Sentimento intuitivo da existência de Deus

Francisco Muniz
(publicado originalmente na revista Visão Espírita n.° 16 - Ano II - Setembro.1999)

Que se pode deduzir do sentimento intuitivo que todos os homens têm da existência de Deus?, pergunta Allan Kardec aos Espíritos Superiores na questão n.° 5 de O Livro dos Espíritos. Em resposta, os luminares desencarnados informam ao Codificador que tal sentimento revela tão somente "que Deus existe; de onde, pois, viria tal sentimento se repousasse no nada? É ainda uma consequência do princípio de que não há efeito sem causa". Em seguida, na questão 6, Kardec interroga se esse sentimento não seria fruto da educação e produto das ideias adquiridas, ao que os Espíritos reveladores da Doutrina esclarecem, por sua vez também questionando: "Se assim fosse, por que teriam os selvagens tal sentimento?" Kardec, então reflete e em braves palavras faz o seguinte comentário: "Se o sentimento da existência de um ser supremo fosse apenas produto do ensino, não seria universal e, como as noções de ciências, só existiria naqueles que o tivessem podido receber".

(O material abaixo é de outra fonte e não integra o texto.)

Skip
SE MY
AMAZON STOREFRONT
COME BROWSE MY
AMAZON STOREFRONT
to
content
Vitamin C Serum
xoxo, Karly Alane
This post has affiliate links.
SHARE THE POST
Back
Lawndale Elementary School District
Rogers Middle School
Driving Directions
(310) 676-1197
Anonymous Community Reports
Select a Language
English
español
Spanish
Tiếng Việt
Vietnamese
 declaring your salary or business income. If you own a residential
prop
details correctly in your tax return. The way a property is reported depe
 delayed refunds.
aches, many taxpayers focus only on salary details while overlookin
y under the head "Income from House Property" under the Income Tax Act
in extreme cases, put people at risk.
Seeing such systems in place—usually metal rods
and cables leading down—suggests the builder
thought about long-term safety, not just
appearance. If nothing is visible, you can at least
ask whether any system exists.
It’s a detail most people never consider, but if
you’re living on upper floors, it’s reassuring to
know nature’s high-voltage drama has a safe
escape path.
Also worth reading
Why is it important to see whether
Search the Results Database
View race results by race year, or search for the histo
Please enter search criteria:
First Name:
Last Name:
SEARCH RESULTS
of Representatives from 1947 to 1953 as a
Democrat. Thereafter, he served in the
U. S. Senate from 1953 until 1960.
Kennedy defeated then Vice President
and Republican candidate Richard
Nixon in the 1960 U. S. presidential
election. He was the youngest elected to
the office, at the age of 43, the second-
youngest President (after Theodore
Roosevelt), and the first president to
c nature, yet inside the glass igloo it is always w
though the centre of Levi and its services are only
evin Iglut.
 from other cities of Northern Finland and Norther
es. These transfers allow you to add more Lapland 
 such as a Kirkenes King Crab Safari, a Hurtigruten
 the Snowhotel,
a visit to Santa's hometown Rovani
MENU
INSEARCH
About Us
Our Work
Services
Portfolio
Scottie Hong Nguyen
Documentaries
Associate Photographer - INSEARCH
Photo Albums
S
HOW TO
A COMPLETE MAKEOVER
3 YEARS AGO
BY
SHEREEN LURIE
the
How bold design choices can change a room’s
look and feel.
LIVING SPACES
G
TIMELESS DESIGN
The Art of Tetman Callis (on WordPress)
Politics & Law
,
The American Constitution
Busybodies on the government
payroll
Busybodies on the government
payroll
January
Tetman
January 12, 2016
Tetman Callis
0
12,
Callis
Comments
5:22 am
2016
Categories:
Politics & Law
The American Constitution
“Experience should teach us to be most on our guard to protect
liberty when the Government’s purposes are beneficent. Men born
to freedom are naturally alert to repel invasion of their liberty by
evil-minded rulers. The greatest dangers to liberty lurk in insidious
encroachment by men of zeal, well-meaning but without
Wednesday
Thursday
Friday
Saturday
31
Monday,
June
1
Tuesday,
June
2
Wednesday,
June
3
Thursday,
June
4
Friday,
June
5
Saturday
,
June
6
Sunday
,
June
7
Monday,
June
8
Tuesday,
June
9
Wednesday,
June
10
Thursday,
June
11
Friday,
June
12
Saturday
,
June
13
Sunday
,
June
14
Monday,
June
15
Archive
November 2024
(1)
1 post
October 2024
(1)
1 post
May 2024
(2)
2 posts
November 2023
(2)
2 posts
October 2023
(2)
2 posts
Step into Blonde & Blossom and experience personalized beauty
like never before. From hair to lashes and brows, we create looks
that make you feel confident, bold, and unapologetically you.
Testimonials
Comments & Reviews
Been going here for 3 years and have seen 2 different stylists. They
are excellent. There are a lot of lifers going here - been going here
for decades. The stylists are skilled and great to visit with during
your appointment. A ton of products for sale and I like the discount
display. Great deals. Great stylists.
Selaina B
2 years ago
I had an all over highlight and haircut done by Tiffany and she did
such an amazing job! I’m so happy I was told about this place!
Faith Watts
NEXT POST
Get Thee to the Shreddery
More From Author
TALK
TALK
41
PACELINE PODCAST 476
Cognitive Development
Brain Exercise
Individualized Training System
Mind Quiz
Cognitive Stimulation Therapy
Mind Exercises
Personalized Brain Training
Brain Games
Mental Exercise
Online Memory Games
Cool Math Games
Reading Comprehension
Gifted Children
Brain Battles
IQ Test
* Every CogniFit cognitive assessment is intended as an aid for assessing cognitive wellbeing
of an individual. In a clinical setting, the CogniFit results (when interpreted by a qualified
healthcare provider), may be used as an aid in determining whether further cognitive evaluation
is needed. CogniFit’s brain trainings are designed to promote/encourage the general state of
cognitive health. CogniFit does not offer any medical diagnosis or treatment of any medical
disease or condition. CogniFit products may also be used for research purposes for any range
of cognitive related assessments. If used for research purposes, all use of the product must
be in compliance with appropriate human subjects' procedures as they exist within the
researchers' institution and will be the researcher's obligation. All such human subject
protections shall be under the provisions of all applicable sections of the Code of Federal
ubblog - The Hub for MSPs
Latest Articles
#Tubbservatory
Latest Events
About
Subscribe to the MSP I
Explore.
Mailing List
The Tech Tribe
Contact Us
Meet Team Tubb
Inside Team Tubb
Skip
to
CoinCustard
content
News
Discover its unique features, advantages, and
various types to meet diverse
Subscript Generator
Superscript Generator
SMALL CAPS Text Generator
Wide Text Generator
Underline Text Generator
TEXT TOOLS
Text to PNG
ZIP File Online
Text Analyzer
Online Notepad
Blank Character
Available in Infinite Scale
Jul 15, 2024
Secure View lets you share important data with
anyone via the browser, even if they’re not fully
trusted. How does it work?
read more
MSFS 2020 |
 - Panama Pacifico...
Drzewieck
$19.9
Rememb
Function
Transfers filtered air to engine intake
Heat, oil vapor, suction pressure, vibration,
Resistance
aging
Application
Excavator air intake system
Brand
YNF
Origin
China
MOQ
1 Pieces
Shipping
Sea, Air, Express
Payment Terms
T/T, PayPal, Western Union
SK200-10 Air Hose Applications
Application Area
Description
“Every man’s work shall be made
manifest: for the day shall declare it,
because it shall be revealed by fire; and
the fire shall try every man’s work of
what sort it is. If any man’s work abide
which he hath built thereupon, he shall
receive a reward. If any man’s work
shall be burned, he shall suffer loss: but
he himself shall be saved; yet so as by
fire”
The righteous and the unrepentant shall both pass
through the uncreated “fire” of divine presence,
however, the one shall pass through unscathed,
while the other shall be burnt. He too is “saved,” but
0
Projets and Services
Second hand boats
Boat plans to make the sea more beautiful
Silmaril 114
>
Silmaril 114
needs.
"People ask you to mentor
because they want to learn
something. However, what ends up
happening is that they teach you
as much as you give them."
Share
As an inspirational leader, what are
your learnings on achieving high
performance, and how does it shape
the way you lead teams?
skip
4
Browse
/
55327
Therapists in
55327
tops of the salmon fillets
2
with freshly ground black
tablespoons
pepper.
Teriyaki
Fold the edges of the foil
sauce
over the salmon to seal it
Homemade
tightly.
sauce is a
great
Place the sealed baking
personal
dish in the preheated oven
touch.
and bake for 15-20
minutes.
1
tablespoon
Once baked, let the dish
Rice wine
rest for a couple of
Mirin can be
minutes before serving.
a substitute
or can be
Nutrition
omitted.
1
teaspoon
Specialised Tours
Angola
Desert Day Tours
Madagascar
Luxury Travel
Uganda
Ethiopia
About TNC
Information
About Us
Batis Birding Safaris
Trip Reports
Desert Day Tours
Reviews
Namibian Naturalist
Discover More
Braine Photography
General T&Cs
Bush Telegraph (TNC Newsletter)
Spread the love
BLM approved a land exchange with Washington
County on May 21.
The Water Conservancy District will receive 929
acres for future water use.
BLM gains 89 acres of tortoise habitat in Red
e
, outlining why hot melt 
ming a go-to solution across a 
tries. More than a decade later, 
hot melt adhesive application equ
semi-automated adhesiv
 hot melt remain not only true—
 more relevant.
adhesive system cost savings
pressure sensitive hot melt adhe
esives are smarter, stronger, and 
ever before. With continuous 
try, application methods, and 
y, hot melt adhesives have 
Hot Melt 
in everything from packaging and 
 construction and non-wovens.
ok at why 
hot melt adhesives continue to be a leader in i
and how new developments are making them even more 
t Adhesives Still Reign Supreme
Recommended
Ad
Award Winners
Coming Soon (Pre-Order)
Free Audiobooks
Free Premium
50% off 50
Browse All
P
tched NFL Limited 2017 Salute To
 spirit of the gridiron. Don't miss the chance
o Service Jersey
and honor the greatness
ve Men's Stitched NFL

No entanto, é de sempre que tal sentimento permeia o conhecimento humano, por mais rude que seja. Já nos tempos pré-históricos, o homem primitivo temia as forças da natureza - o fogo, principalmente -, por serem algo que não se podia ainda controlar, tomando-as à conta de divindades, às quais passaram a render culto. Assim é que anteriormente à ideia de Deus, isto é, do Deus único, prevaleceu o panteísmo, até que os homens amadurecessem suficientemente o sentimento e a inteligência para conceituar a unidade divina. Essa compreensão surge da constatação de que tudo está em Deus e Deus está em tudo, ou nas palavras de Léon Denis, em O Grande Enigma, "porque trudo que está em Deus está nos seres, quando menos em estado de gérmen".
Quando o homem enfim compreender que "Deus é o Espírito Universal que se exprime e se manifesta na Natureza, da qual o homem é a expressão mais alta" (Denis, op. cit.), o sentimento instintivo logo cede lugar à fé e, usando a inteligência, racionaliza quanto á necessidade de cultivar em si mesmo esse germe, a fim de se engrandecer para Deus. "Todos os homens devem chegar a essa compreensão dessa natureza superior", exorta-nos Léon Denis, avisando que "na ignorância dessa natureza e dos recursos que em nós dormitam, é que está a causa de todas as provações, de nossos desfalecimentos e de nossas quedas".
Mas, a despeito do sentimento instintivo da existência de Deus que se observa em todos os povos de nosso orbe, há indivíduos que, quanto mais se esclarecem nas ciências do mundo, comprazem-se num estado de ceticismo, de negação da Divindade e de seus atributos. Para tais pessoas, a ciência tem todas as respostas para os fenômenos da Universo (e da vida!) e que a compreensão total é só uma questão de tempo e de estudo. Assim sendo, para os céticos, quanto mais nos esclarecermos, menos teremos necessidade de Deus. Ledo engano. Ao contrário, isso só aconteceria se progredíssemos apenas intelectualmente e ainda assim não teríamos as respostas para as questões mais profundas, as que dizem respeito à nossa natureza mais íntima...
Deixemos, porém, que Léon Denis, mais uma vez, toque nossa alma: "Consciente de sua ignorância e de sua fraqueza, o homem fica confundido diante dessa unidade formidável que abrange todas as coisas e com ela conduz a vida das Humanidades. Ao mesmo tempo, entretanto, o estudo do Universo lhe abre fontes profundas de gozos e de emoções. Apesar de nossa enfermidade intelectual, o pouco que entrevemos das leis universais nos arrebata; na Potência ordenadora das leis e dos mundos, pressentimos Deus, e, por isso, adquirimos a certeza de que o Bom, o Belo, a Harmonia perfeita, reinam acima de tudo".
Quão bom é, assim, sabermo-nos partícipes dessa obra!